I think I'll keep my subscription, then.

Thursday, September 25, 2003

THE GUARDIAN ON THE NEO-CONS: SURPRISINGLY FAIR AND ACCURATE: I wouldn't have expected it, but this piece from the Guardian, that stallwart of British left-liberal bias, gives a fairly dispassionate and, so far as I can tell, quite accurate picture of the neo-cons' changing responses to the situation in Iraq; it also shows the neo-cons increasingly worried by, and critical of, the Bush administration's mishandling of the occupation. Good for the neo-cons -- and good for the Guardian for giving them a hearing.

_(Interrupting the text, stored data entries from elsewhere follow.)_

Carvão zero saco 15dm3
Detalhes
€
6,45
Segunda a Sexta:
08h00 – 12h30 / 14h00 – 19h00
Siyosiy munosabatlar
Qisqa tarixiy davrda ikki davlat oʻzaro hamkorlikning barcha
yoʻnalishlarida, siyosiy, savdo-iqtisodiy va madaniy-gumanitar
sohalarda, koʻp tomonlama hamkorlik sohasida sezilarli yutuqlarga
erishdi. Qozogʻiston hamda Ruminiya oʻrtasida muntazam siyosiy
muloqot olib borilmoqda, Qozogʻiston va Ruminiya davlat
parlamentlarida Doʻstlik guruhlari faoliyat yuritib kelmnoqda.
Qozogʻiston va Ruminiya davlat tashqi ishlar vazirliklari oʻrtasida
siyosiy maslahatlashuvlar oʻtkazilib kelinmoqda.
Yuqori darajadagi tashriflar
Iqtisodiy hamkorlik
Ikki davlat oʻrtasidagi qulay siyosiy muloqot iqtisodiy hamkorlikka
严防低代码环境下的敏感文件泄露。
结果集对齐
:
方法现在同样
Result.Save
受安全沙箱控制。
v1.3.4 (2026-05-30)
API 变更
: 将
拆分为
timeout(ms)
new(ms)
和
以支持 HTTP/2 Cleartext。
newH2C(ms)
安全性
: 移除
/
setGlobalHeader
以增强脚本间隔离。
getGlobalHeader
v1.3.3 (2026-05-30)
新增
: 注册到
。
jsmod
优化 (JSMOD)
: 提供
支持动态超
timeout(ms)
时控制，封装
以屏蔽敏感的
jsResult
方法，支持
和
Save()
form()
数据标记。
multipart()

JUST BACK from a very enjoyable trip to Cambridge, MA, to visit friends (which included dinner with the estimable Mr Adesnik of OxBlog, during which, so far as I can recall, he didn't take a cheap shot at the BBC or the NY Times EVEN ONCE; several delightful colloquies, of varying lengths and levels of sobriety, with the learned, irreverent and delightful Mr. Reff of Refference; and hours of hanging out, listening to music and trying to unclog a toilet with, and sleeping on the futon of, my bud Chiansan of Mr. Sparkle, as well as a brief audience with the Yale Diva -- quite a blog-ful tour).

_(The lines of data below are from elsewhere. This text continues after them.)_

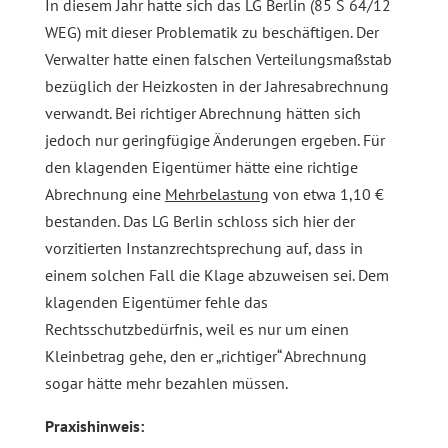
In diesem Jahr hatte sich das LG Berlin (85 S 64/12
WEG) mit dieser Problematik zu beschäftigen. Der
Verwalter hatte einen falschen Verteilungsmaßstab
bezüglich der Heizkosten in der Jahresabrechnung
verwandt. Bei richtiger Abrechnung hätten sich
jedoch nur geringfügige Änderungen ergeben. Für
den klagenden Eigentümer hätte eine richtige
Abrechnung eine
Mehrbelastung
von etwa 1,10 €
bestanden. Das LG Berlin schloss sich hier der
vorzitierten Instanzrechtsprechung auf, dass in
einem solchen Fall die Klage abzuweisen sei. Dem
klagenden Eigentümer fehle das
Rechtsschutzbedürfnis, weil es nur um einen
Kleinbetrag gehe, den er „richtiger“ Abrechnung
sogar hätte mehr bezahlen müssen.
Praxishinweis: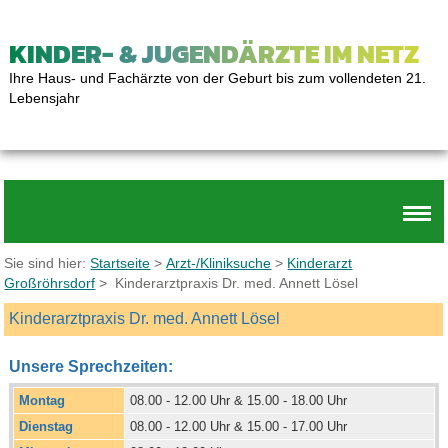
KINDER- & JUGENDÄRZTE IM NETZ
Ihre Haus- und Fachärzte von der Geburt bis zum vollendeten 21.
Lebensjahr
Sie sind hier:
Startseite
>
Arzt-/Kliniksuche
>
Kinderarzt
Großröhrsdorf
> Kinderarztpraxis Dr. med. Annett Lösel
Kinderarztpraxis Dr. med. Annett Lösel
Unsere Sprechzeiten:
Montag
08.00 - 12.00 Uhr & 15.00 - 18.00 Uhr
Dienstag
08.00 - 12.00 Uhr & 15.00 - 17.00 Uhr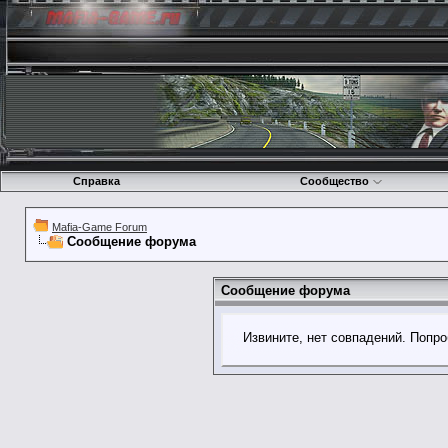
Справка
Сообщество
Mafia-Game Forum
Сообщение форума
Сообщение форума
Извините, нет совпадений. Попро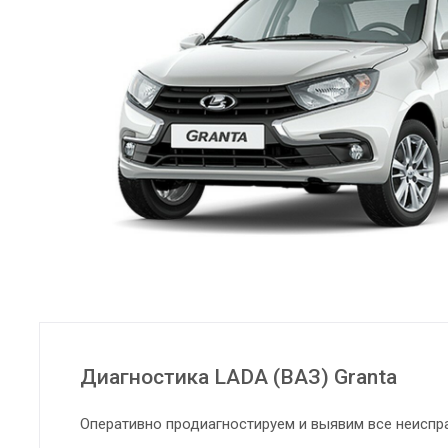
Диагностика LADA (ВАЗ) Granta
Оперативно продиагностируем и выявим все неиспр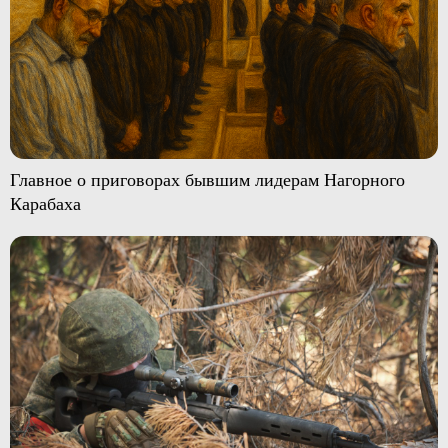
Главное о приговорах бывшим лидерам Нагорного
Карабаха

I also stopped in to visit a couple of teachers of mine in New Haven. There I found both relief that the Yale strike has ended, and continuing tension, bitterness, antagonism -- a somewhat soured atmosphere among some, though the students seemed fairly unfazed. Admittedly, I got a fairly one-sided picture of what the strike had been like -- almost all those I talked to were faculty, some of them strongly anti-union, others more moderate, but none pro-union stallwarts. But what I heard, even if it was only one side of the story, confirmed all of my bad feelings about the unions' behaviour.
That aside, it was a lovely trip, and I didn't even mind being cut off from both the news, and the opportunity to blog about it. Now, though, I'm going to try to catch up on some unfinished business -- though I'll still be doing some traveling over the next few days, and am shortly to be returning to Oxford, so posting will remain light, and irratic.